Performing a hypothesis test for two population proportions in Excel involves following a structured process similar to manual calculations, but Excel streamlines the arithmetic and statistical functions. Consider a scenario where a coffee shop suspects that the proportion of customers ordering muffins is lower on weekdays compared to weekends. To test this claim at a significance level of α = 0.05, we start by defining the null hypothesis (H₀) as the equality of the two population proportions, p₁ = p₂, where p₁ represents the weekday proportion and p₂ the weekend proportion. The alternative hypothesis (Hₐ) reflects the claim that the weekday proportion is less than the weekend proportion, p₁ < p₂.
Next, we calculate the test statistic using the z-score formula for two proportions:
\[z = \frac{\hat{p}_1 - \hat{p}_2}{\sqrt{\bar{p} \bar{q} \left(\frac{1}{n_1} + \frac{1}{n_2}\right)}}\]Here, 𝑛₁ and 𝑛₂ are the sample sizes for weekdays and weekends, respectively; 𝑥₁ and 𝑥₂ are the counts of muffin orders in each sample; \hat{p}_1 = \frac{x_1}{n_1} and \hat{p}_2 = \frac{x_2}{n_2} are the sample proportions; and \bar{p} = \frac{x_1 + x_2}{n_1 + n_2} is the pooled proportion with \bar{q} = 1 - \bar{p}.
In Excel, the COUNTIF function efficiently counts the number of "yes" responses indicating muffin orders in each sample, providing values for x₁ and x₂. Sample sizes n₁ and n₂ are determined by counting the total orders in each group. Calculating the sample proportions and pooled proportion involves straightforward division formulas referencing these counts.
Breaking down the z-score formula into components simplifies the process: first compute the numerator (\hat{p}_1 - \hat{p}_2), then calculate the denominator's square root term by summing the fractions \frac{\bar{p} \bar{q}}{n_1} and \frac{\bar{p} \bar{q}}{n_2}. Excel’s SQRT function handles the square root, ensuring accuracy and clarity.

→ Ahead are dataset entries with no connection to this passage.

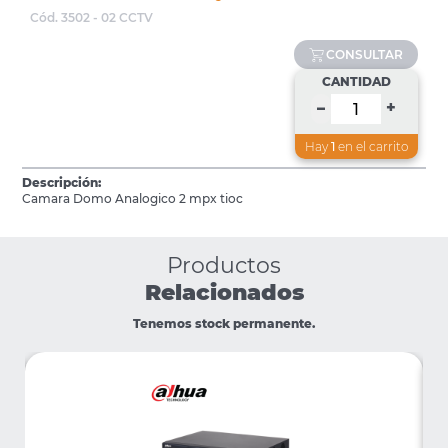
Cód. 3502 - 02 CCTV
CONSULTAR
CANTIDAD
+
–
Hay
1
en el carrito
Descripción:
Camara Domo Analogico 2 mpx tioc
Productos
Relacionados
Tenemos stock permanente.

Once the z-score is obtained, converting it to a p-value depends on the direction of the alternative hypothesis. For a left-tailed test, the p-value corresponds to the cumulative probability to the left of the z-score, which Excel calculates using the NORM.S.DIST(z, TRUE) function. Comparing the p-value to the significance level α determines the test outcome: if the p-value exceeds α, we fail to reject the null hypothesis, indicating insufficient evidence to support the claim that the weekday proportion is less than the weekend proportion.
This methodical approach in Excel not only reinforces understanding of hypothesis testing for two population proportions but also leverages computational tools to minimize errors and enhance efficiency. Mastery of these steps enables confident analysis of proportion differences in various practical contexts.